**Your goal:** Exactly as written, restate the material below from its first line through the line containing "Kong, Carrie Lam, anunciou", and stop there.

-------

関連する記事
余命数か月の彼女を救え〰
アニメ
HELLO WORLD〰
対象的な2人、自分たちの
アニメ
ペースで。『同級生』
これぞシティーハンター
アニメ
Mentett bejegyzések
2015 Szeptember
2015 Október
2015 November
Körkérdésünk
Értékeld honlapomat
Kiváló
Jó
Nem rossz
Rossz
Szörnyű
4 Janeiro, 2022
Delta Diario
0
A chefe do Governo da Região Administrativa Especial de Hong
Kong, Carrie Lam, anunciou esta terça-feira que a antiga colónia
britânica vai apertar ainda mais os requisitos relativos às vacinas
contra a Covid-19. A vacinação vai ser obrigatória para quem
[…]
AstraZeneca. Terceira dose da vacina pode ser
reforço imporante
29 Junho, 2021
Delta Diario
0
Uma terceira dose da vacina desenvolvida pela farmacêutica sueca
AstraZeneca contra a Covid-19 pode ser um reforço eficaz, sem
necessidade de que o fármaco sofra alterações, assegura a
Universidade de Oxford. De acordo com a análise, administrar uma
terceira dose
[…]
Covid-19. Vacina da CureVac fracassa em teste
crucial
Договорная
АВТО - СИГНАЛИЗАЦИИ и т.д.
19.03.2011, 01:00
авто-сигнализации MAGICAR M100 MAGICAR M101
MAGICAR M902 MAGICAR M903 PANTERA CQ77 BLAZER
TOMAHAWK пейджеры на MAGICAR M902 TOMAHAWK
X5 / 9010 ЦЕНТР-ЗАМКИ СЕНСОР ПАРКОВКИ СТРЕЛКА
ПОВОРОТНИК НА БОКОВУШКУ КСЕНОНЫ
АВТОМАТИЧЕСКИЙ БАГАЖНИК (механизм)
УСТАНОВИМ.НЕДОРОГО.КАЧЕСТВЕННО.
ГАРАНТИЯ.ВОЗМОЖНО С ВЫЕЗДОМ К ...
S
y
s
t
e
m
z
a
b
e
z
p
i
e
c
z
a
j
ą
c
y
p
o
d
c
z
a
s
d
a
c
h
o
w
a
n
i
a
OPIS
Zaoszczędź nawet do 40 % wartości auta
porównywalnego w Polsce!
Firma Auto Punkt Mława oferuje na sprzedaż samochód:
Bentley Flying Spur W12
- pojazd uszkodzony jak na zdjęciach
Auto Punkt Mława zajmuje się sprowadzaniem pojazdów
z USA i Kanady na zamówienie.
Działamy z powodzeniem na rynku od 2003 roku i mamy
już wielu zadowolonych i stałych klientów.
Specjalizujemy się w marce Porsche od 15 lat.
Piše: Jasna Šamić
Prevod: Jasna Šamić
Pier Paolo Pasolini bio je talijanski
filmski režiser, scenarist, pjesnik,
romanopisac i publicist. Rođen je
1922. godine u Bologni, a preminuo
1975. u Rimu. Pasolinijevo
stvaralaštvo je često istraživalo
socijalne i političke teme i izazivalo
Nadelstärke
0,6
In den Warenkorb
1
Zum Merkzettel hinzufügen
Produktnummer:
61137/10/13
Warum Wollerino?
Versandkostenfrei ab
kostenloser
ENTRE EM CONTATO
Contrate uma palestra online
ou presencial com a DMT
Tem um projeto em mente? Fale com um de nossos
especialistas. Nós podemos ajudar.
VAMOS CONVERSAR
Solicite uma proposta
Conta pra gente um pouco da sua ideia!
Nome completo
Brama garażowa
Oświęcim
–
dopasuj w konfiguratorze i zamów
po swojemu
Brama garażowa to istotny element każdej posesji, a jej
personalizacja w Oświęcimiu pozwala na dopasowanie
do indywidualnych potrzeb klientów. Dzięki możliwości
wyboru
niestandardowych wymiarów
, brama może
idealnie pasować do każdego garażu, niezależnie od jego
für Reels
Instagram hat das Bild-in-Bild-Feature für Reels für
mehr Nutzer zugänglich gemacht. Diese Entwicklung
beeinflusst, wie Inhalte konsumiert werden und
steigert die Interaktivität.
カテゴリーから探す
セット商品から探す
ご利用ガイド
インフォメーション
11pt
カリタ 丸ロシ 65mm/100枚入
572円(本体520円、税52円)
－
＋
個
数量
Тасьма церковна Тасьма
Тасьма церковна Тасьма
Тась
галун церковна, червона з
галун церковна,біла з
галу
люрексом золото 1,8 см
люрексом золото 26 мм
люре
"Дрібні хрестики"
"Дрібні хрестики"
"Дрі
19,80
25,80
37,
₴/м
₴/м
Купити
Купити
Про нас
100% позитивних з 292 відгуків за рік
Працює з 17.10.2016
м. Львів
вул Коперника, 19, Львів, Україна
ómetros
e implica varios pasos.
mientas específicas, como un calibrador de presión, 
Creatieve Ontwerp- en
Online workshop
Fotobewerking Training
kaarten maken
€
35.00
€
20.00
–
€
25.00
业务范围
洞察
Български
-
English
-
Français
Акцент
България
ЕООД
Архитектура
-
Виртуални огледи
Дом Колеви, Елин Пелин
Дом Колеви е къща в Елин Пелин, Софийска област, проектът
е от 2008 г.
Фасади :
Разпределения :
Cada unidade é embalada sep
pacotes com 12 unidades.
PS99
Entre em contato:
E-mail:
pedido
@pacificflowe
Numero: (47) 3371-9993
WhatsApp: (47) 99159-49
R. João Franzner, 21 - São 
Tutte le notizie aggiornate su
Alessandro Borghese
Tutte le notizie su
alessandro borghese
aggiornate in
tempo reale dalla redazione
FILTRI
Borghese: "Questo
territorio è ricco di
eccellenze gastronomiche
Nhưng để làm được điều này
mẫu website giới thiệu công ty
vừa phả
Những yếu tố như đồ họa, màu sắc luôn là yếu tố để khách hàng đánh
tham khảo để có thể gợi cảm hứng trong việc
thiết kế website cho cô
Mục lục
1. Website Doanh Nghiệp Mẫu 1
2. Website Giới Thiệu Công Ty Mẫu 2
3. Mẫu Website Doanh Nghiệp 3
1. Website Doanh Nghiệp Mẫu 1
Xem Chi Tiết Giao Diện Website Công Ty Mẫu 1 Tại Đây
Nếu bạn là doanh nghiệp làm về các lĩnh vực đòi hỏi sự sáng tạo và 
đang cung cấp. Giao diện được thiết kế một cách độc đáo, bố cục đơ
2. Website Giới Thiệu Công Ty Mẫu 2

-------

**Result:**
関連する記事
余命数か月の彼女を救え〰
アニメ
HELLO WORLD〰
対象的な2人、自分たちの
アニメ
ペースで。『同級生』
これぞシティーハンター
アニメ
Mentett bejegyzések
2015 Szeptember
2015 Október
2015 November
Körkérdésünk
Értékeld honlapomat
Kiváló
Jó
Nem rossz
Rossz
Szörnyű
4 Janeiro, 2022
Delta Diario
0
A chefe do Governo da Região Administrativa Especial de Hong
Kong, Carrie Lam, anunciou esta terça-feira que a antiga colónia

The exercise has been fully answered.